Why should Texas have to absorb all those people illegally coming into the country?

It doesn't. Many pass through Texas and many remain, but the vast majority wind up elsewhere (and many enter elsewhere, notably California).

You claimed you do take them on their word

No, I said I don't:

"I do [see a reason not to take them at their word]. The issues of the late 18th century..."

Why does it matter?

Because you seem to think it does and are making inferences based off that. Otherwise why bring up the idea that I'm a progressive?

Perhaps it would help if you could clarify what you mean when you say "progressive".

So that means what Amadan, and people like him, are saying is correct

Could be. Could be a story they tell themselves to feel better about swinging right. Could be they were always kind of right-wing but didn't like to think of themselves that way and the low salience of their views meant that self-perception never got challenged. Contra Moldbug, political currents move in all directions.

And how do you decide those specific beliefs are conservative?

Context and judgment.

Well, in that case progressives need to stop pretending they have any principles other than change itself.

I'm not sure how you get from here to there.

you can't honestly guarantee that at some point everything that was old won't become new again, and the divine right of kings won't be declared progressive.

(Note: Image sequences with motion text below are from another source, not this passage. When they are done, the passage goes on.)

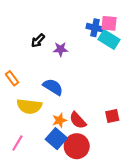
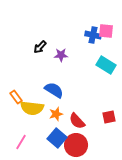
cyan rectangle: (109, 40) -> (106, 65), moved
orange rectangle: (12, 78) -> (16, 97), moved
orange star: (59, 120) -> (56, 114), moved

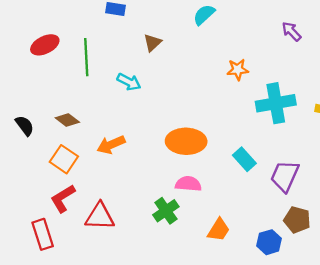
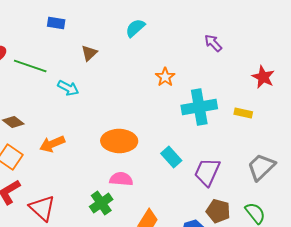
green line: (86, 57) -> (30, 66), turned -68
orange star: (238, 70) -> (165, 77), turned -30
red triangle: (100, 216) -> (42, 208), turned 40

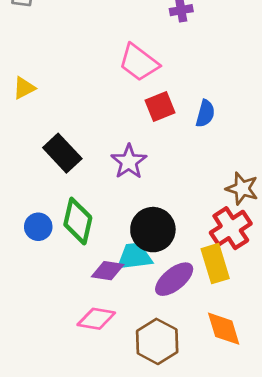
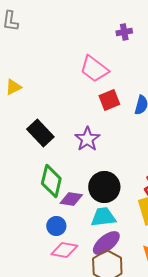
blue circle: (38, 227) -> (56, 226), moved
cyan trapezoid: (134, 256) -> (103, 217), moved
purple diamond: (108, 271) -> (71, 199), moved
purple ellipse: (174, 279) -> (106, 243), moved

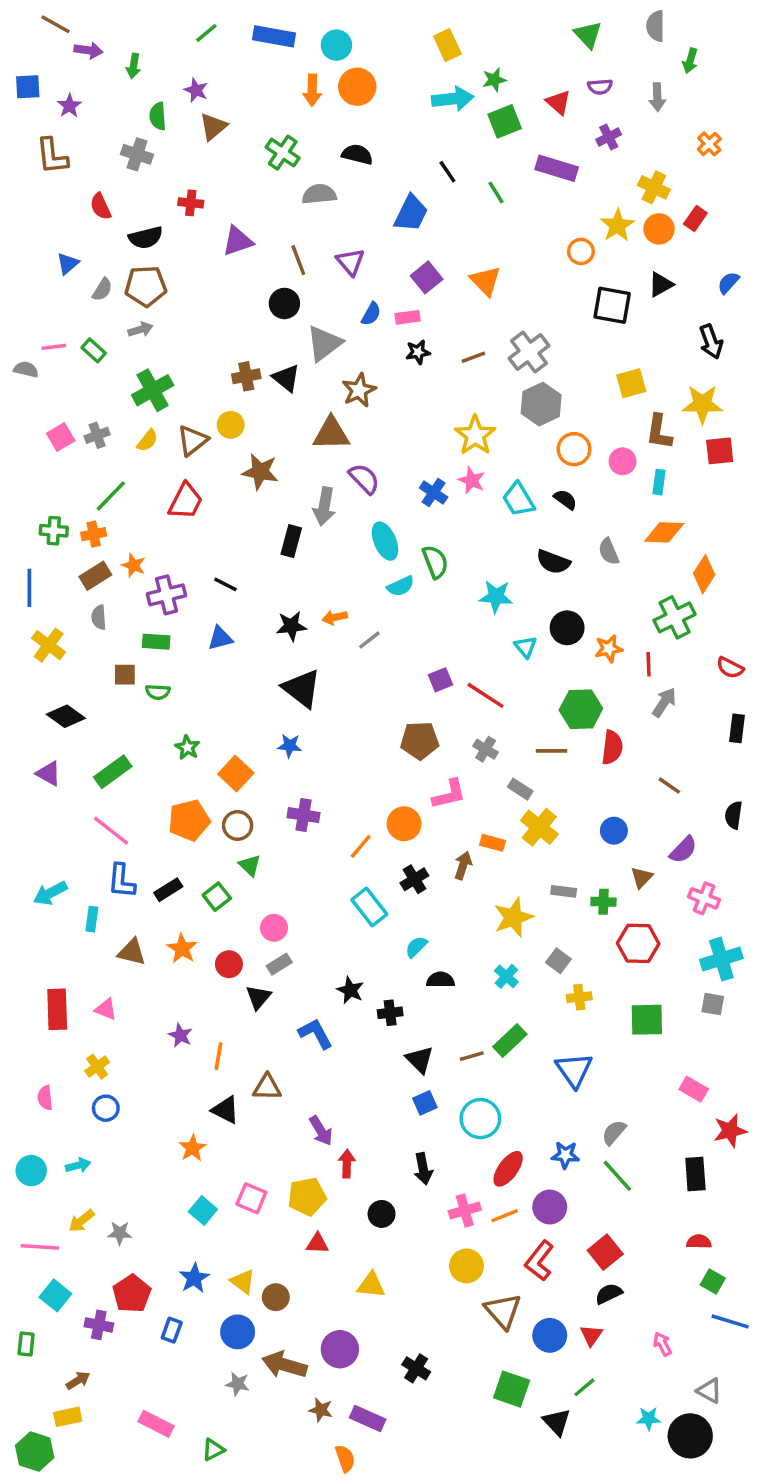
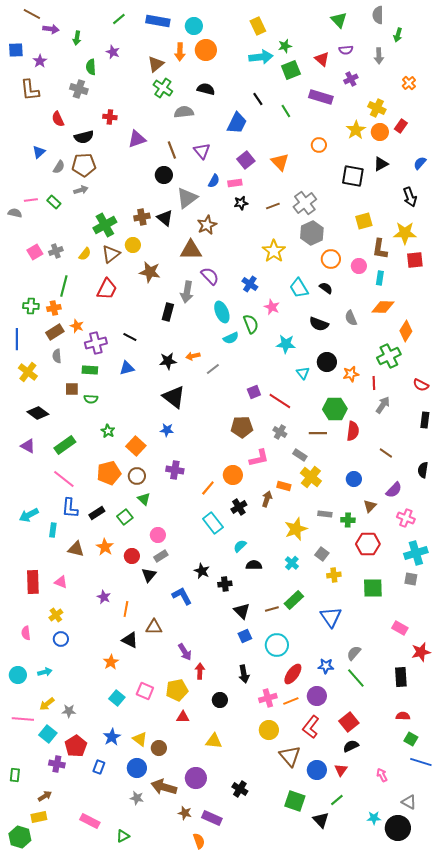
brown triangle: (213, 127) -> (156, 64), moved
orange circle: (581, 251) -> (319, 145), moved
green cross: (153, 390) -> (105, 225), moved
pink star: (472, 480) -> (272, 307), moved
green line: (111, 496) -> (64, 286), turned -30
cyan square: (55, 1295) -> (48, 734), moved

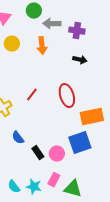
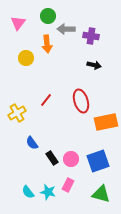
yellow circle: (12, 44) -> (26, 58), moved
orange arrow: (42, 46) -> (47, 44), moved
blue square: (80, 143) -> (98, 161), moved
green triangle: (73, 189) -> (101, 194), moved

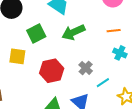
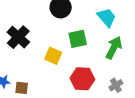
green arrow: (73, 32) -> (114, 48), turned 125

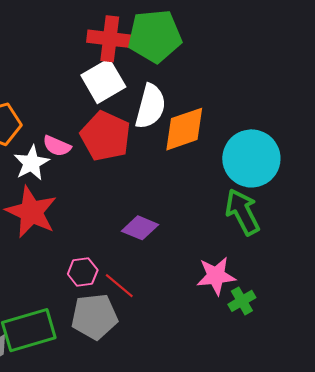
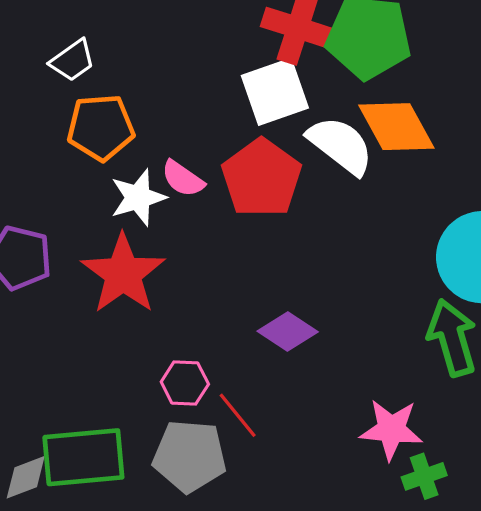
white semicircle: (150, 106) -> (341, 145), turned -78
orange diamond: (184, 129) -> (396, 127), moved, turned 69

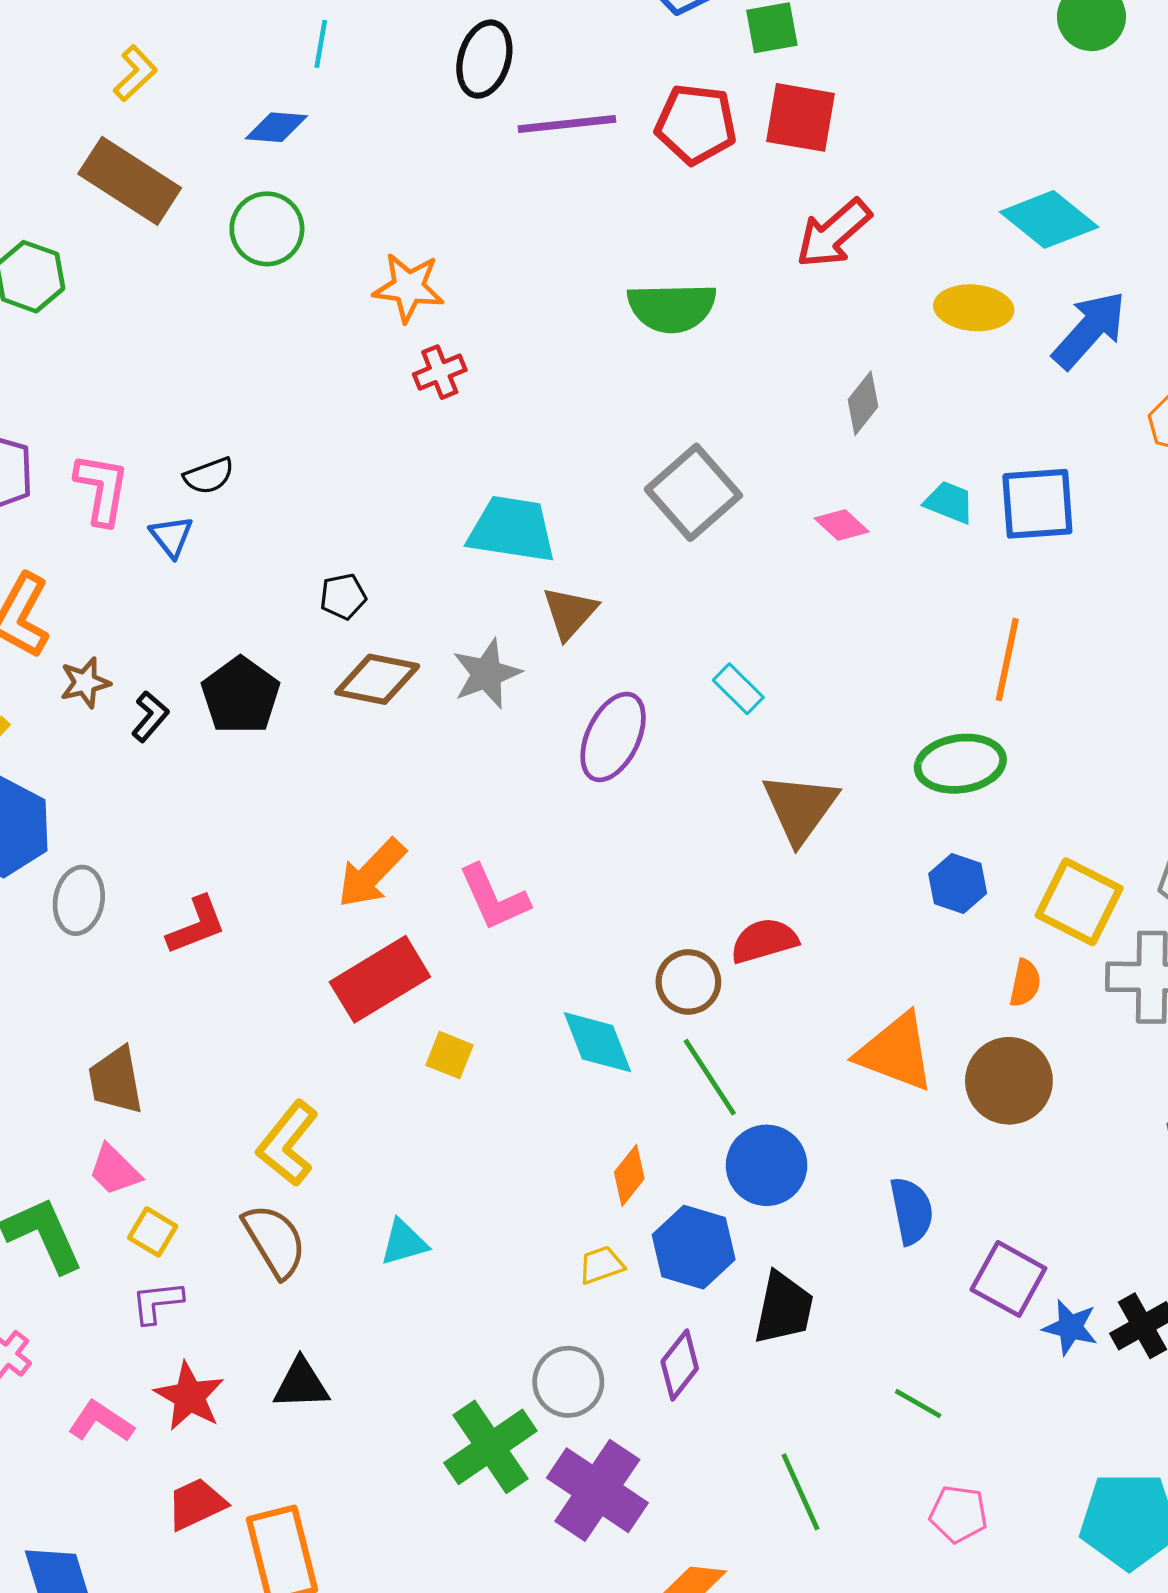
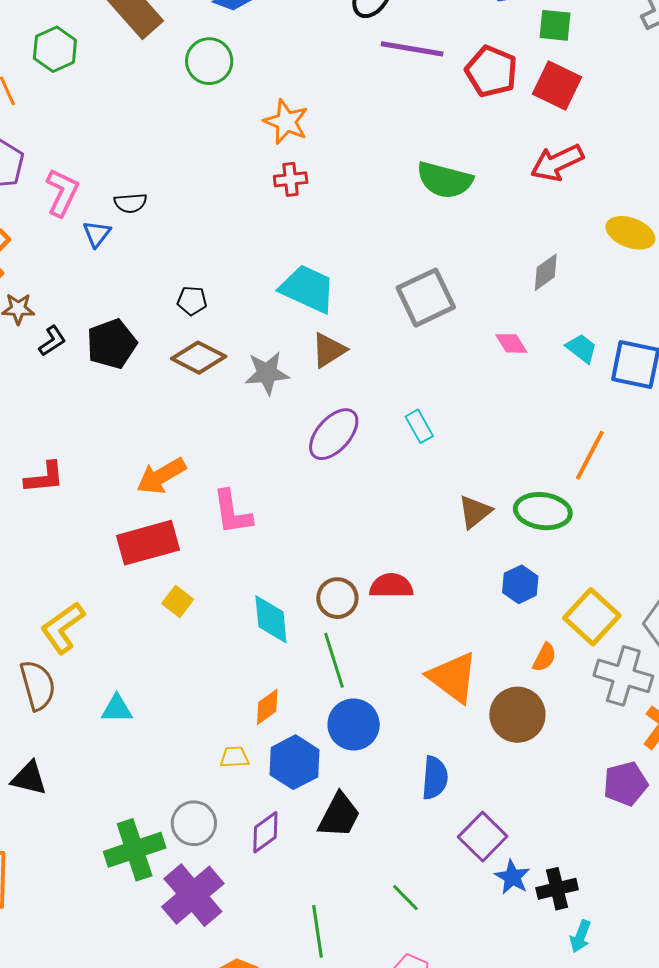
brown triangle: (800, 808) -> (475, 512), moved, size x0.7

This is true but has nothing to do with the contemporary progressive movement as opposed to just human nature. Look no further than the libertarian -> nrx pipeline if you need an example of old ideas being revived. There is no magic wand that will perpetually banish an idea to the dustbin of history.

It's a lot more useful than pretending that things that are moving are standing still, and vice-versa.

On the contrary. Understanding that motion is relative is extremely useful, whereas collapsing the distinction between hundreds of years of political philosophy is obfuscatory.

How is that winning the issue?

Any Federal voter ID law actually able to make it through Congress is likely to also impose restrictions on election administration that red states don't want. Avoiding Federal standards for voter qualification and election administration gives more leeway to put their thumb on the scale.

It seems like an incredibly pedantic distinction to say that Donald Trump expanding US involvement in Middle Eastern and African conflicts doesn't count because the US was technically already involved. It doesn't support the notion of Trump the peacemonger.